Segment Start: Exercise material
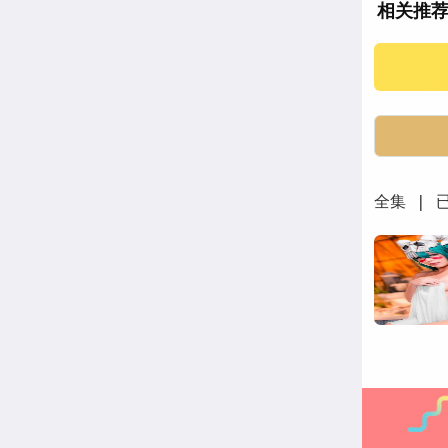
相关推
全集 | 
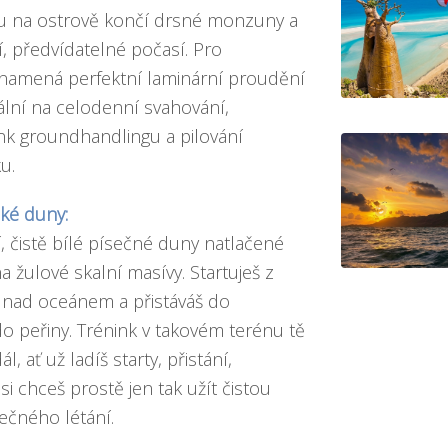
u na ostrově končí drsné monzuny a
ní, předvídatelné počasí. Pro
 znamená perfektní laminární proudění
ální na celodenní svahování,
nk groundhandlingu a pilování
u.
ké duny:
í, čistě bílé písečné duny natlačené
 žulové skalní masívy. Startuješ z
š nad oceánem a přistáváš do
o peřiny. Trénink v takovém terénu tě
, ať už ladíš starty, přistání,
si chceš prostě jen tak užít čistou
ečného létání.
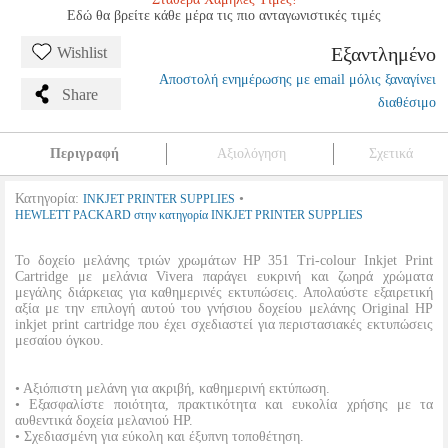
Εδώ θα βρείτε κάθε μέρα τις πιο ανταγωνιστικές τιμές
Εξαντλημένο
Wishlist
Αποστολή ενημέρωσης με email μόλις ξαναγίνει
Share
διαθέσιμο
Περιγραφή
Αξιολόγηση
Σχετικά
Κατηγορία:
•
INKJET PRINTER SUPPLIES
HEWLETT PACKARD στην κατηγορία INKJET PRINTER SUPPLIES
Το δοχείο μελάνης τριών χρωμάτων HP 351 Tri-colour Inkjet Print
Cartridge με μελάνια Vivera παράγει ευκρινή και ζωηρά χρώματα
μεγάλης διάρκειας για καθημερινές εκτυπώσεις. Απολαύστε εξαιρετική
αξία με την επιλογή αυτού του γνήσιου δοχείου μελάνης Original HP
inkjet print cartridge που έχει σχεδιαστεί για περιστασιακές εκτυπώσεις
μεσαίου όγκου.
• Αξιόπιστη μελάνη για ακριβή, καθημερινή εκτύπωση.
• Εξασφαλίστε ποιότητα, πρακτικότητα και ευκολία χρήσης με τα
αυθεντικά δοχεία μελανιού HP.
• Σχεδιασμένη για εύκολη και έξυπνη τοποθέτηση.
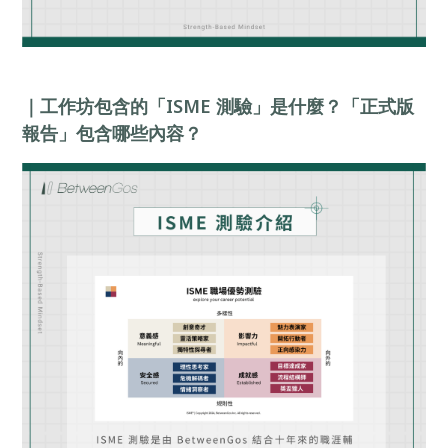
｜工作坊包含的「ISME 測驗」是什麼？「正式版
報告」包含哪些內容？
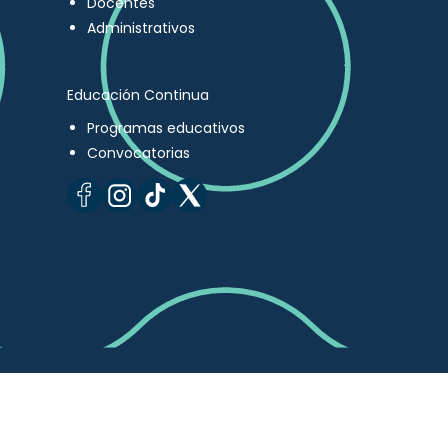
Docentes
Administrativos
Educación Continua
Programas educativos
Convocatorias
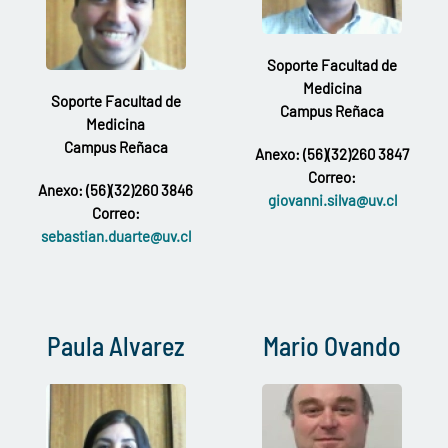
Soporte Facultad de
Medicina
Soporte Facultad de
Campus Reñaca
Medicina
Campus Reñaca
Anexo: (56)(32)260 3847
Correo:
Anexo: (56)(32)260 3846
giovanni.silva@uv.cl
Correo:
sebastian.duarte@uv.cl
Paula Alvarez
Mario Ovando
Segment End: Exercise material
(Your instructions) Transcribe, from the records above, the first line and every line after it up to and including the line with "žulové skalní masívy. Startuješ z"; omit pictures.

(Result for this task)
相关推
全集 | 
u na ostrově končí drsné monzuny a
ní, předvídatelné počasí. Pro
 znamená perfektní laminární proudění
ální na celodenní svahování,
nk groundhandlingu a pilování
u.
ké duny:
í, čistě bílé písečné duny natlačené
 žulové skalní masívy. Startuješ z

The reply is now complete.